Saved data entries:
- Opening Delimiter -
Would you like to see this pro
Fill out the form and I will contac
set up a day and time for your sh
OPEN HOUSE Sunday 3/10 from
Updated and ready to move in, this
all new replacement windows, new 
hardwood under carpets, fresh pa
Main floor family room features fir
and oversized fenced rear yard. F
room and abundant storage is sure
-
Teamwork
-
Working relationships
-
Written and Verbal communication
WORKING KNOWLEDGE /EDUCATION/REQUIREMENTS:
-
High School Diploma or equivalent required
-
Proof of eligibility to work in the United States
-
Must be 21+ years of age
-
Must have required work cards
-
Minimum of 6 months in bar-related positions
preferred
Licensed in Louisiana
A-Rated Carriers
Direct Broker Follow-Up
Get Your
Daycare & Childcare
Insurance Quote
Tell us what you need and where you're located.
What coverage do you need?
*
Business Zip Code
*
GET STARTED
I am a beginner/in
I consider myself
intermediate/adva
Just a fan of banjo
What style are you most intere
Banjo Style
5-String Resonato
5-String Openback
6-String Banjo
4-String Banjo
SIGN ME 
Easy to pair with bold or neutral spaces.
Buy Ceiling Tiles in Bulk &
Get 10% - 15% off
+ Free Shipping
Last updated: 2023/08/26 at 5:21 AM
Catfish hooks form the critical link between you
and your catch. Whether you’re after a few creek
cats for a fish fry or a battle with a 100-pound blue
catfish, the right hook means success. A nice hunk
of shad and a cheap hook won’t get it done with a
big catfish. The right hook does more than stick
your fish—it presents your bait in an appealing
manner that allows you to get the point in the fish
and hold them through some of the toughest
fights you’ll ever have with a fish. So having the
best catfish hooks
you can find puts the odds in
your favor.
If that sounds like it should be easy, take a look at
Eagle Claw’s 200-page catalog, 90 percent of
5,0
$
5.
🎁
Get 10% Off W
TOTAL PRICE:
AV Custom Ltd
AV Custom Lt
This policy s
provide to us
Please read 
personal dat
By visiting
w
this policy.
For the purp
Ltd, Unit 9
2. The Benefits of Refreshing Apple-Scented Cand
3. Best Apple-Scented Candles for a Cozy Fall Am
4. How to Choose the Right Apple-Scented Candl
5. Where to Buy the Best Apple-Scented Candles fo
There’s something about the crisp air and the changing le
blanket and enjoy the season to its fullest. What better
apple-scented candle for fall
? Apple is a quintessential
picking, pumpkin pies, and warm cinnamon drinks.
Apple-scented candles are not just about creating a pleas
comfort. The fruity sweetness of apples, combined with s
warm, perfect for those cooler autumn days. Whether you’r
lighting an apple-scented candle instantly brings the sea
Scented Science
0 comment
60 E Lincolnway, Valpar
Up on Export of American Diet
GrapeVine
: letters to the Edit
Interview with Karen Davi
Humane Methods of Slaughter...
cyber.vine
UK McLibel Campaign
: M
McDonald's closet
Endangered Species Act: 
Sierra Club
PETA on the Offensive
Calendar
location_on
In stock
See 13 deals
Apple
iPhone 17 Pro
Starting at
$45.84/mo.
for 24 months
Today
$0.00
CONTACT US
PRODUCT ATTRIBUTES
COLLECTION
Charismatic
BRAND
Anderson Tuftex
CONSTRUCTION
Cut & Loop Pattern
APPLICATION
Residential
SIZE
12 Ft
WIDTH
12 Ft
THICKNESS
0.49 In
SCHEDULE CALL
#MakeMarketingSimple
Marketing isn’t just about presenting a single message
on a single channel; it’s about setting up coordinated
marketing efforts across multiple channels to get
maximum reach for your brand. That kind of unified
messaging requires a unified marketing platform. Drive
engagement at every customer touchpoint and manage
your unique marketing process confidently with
- Closing Delimiter -
- Opening Delimiter -
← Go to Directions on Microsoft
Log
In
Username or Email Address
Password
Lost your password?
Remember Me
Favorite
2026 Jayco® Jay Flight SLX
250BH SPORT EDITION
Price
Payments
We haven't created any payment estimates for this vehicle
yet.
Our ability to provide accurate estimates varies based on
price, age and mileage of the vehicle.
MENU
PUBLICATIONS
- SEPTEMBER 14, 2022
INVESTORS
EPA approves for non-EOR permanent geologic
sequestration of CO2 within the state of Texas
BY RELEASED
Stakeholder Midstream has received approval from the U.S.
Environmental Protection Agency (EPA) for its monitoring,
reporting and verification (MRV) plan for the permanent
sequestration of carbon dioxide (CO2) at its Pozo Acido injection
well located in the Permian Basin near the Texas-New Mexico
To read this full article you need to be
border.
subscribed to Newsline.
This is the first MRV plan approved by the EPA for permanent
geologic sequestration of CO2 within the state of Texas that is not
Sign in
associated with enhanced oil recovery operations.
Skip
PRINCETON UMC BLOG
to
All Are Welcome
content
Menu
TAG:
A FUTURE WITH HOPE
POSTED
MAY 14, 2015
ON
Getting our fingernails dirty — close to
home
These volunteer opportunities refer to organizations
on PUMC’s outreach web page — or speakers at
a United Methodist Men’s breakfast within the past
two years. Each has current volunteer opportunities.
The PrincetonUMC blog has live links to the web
- Closing Delimiter -
**WORK ITEM:**
Say how many lines in the records hold "hooks", with the number as the whole reply.

**RESULT BELOW:**
2